Recently, some attention has been focused on the basic diagnostics aspects and plasma-particle interactions in LIBS, because the quantitative capabilities of the technique may be considered its Achilles' heel. This is a result of the complex nature of the laser-sample interaction processes, which depend on not only the material properties of a sample but also on the laser characteristics [7]. Because of the fast temporal evolution of the characteristic parameters in LIBS, there is a strong interest in improving the time resolution of measurements. For example, to measure the time evolution of spectral line emission in LIBS using nanosecond laser pulses, a time resolution on the order of 100 ns is generally considered to be adequate for windows on the time scale of microsecond. Other experimental conditions can involve faster spectral evolution (≅100 ns), where shorter temporal windows are then called for [8]. There, the necessary resolution can be achieved with fs-pulse laser excitation and fast ICCD detection [9]. Short fs-pulse laser based LIBS provides other advantages over ns-pulse laser excitation, such as improvements in material removal rates and analytic capabilities for molecular species [10]. These advantages arise because shorter laser pulses are associated with less transient changes in the thermodynamic states of materials. As a consequence, many new techniques have recently been proposed to perform spectral analysis in femtosecond LIBS experiments with microsecond gating times [11].
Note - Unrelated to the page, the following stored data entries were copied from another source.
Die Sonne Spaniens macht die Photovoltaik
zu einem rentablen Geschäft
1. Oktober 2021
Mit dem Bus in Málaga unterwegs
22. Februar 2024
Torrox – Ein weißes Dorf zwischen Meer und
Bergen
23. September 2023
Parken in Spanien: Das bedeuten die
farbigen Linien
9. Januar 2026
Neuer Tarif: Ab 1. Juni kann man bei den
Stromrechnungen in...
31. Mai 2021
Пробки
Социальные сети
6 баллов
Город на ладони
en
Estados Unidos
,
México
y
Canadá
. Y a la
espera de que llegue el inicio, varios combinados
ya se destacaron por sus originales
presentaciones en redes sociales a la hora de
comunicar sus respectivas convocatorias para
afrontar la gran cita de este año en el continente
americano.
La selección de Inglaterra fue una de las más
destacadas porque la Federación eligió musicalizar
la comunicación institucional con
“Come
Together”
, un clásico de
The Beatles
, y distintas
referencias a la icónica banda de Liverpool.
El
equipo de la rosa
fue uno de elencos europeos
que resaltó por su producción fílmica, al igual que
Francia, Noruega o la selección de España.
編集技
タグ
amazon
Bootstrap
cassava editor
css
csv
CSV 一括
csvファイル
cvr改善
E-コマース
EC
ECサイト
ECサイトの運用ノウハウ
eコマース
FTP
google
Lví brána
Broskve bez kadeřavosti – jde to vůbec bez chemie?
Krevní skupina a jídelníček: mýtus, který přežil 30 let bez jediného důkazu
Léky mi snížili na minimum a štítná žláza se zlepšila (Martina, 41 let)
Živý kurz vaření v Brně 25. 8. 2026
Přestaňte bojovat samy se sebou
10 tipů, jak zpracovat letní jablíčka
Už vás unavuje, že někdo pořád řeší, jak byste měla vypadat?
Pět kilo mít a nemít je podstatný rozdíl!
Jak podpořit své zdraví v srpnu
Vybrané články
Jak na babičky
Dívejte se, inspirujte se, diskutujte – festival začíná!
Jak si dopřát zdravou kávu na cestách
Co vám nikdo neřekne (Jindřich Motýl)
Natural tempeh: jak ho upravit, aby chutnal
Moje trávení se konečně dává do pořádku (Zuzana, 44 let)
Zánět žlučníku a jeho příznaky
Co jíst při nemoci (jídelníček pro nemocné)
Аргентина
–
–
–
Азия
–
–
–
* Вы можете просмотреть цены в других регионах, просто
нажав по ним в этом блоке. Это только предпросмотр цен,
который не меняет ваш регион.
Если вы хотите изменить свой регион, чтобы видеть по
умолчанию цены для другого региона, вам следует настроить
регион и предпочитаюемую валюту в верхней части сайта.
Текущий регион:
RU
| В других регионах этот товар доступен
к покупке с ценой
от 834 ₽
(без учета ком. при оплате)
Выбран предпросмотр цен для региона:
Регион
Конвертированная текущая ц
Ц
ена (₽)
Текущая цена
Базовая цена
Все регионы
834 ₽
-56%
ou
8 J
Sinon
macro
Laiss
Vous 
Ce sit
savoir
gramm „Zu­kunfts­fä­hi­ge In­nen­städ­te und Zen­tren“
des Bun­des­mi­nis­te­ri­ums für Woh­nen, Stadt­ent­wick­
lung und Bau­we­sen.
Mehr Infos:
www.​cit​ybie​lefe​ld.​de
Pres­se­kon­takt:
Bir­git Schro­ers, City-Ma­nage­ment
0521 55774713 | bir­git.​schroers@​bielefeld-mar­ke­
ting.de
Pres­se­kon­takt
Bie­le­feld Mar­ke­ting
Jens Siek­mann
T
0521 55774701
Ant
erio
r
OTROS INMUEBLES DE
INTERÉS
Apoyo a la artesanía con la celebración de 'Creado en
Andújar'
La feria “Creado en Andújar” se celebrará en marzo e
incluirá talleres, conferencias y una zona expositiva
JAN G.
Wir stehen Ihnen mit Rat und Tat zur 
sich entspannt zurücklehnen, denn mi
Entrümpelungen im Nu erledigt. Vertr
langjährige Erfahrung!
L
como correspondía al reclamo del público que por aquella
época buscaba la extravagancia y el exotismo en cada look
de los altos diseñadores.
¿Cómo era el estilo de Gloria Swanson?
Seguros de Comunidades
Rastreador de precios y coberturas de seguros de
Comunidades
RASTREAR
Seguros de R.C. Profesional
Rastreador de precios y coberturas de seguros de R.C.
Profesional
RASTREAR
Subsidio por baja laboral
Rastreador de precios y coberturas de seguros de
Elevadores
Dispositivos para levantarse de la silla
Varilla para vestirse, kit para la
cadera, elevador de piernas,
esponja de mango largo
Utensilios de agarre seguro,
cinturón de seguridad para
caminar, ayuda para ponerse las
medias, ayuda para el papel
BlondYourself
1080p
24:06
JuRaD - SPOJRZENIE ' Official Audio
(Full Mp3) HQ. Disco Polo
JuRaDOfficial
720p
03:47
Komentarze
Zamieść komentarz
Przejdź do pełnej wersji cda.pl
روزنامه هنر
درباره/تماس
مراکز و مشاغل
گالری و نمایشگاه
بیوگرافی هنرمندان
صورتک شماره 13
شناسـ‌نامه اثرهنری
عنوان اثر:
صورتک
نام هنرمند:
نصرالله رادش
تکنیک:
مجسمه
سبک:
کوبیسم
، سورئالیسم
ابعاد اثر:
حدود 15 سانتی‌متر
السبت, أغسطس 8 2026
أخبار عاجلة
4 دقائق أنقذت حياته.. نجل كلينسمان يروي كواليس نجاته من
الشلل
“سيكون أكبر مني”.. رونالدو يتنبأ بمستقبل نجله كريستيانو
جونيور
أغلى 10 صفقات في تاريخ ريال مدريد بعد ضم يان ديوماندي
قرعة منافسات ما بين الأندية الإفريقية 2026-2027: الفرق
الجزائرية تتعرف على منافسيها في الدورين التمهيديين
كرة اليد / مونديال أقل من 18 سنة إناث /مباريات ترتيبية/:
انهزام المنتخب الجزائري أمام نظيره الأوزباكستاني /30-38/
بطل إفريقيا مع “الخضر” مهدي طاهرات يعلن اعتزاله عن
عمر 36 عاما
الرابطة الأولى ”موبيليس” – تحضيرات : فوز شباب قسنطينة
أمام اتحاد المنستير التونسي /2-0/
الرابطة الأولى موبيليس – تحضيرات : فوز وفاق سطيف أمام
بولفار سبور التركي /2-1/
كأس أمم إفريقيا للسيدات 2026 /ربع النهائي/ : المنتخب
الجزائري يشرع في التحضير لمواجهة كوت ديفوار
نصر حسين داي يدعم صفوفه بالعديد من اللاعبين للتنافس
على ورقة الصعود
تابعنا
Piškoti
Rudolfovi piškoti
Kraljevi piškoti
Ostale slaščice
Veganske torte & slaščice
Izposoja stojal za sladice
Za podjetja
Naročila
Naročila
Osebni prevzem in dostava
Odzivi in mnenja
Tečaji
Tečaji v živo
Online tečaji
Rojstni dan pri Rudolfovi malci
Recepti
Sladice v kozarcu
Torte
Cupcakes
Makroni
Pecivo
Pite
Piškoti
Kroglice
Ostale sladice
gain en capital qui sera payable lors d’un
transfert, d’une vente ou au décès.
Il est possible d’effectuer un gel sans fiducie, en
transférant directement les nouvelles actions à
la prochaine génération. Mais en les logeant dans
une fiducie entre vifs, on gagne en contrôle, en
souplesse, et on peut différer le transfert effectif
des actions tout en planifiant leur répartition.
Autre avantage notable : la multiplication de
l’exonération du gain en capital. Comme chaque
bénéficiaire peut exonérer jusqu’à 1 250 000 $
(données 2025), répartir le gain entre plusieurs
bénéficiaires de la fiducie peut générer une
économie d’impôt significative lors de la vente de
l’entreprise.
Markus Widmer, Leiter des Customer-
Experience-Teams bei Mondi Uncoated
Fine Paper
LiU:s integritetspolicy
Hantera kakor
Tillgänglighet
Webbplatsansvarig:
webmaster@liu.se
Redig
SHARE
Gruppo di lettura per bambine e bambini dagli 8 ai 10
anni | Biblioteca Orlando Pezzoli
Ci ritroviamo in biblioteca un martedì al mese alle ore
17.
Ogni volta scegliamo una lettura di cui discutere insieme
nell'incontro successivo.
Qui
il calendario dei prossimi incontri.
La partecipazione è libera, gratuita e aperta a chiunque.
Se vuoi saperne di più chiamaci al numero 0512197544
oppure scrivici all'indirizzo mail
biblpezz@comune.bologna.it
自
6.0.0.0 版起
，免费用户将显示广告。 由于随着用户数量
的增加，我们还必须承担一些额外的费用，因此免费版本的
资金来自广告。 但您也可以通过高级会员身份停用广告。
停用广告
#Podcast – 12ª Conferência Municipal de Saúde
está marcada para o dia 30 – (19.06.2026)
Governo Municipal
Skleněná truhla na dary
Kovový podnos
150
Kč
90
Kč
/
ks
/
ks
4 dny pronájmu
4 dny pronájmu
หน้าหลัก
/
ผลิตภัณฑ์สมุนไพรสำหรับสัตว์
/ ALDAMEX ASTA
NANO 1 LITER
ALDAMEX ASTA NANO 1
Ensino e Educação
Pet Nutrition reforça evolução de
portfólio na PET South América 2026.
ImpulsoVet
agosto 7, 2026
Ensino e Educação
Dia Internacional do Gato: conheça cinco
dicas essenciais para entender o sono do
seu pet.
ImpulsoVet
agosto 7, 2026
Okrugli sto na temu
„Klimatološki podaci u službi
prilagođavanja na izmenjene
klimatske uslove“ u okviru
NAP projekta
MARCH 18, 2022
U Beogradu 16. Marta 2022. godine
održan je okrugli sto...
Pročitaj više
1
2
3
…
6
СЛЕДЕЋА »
In this paper, we first present an OKG-based ps-gated window that provides a high temporal resolution in femtosecond LIBS experiments. The OKG is opened by passing an intense pump beam through a nonlinear gating medium between two crossed polarizers, which produce a polarization rotation of a probe beam, thus allowing it to pass. Similar effect has been applied for rejection of fluorescence from Raman spectra, in which a nonlinear and fast relaxation time medium of CS2 is adopted [12]. In this paper, we report on a LIBS system which uses an OKG to reduce the gating time of the diagnostic. We used a Ti:sapphire laser with regenerative amplifier to excite CS2 in a liquid cell to gate the signals, and estimated the gating efficiency and the full width half maximum (FWHM) of the resultant time window. A pure Al sample was used to demonstrate the quality of measurement of the plasma spectrum. The Al spectrum is also gated on a nanosecond timescale, in order to simulate the plasma evolution. The result shows that we achieve a picosecond time-resolution within a 20 ns window, limited only by a time delay caused by distance. In the end, we performed a quantitative analysis of early continuum emission.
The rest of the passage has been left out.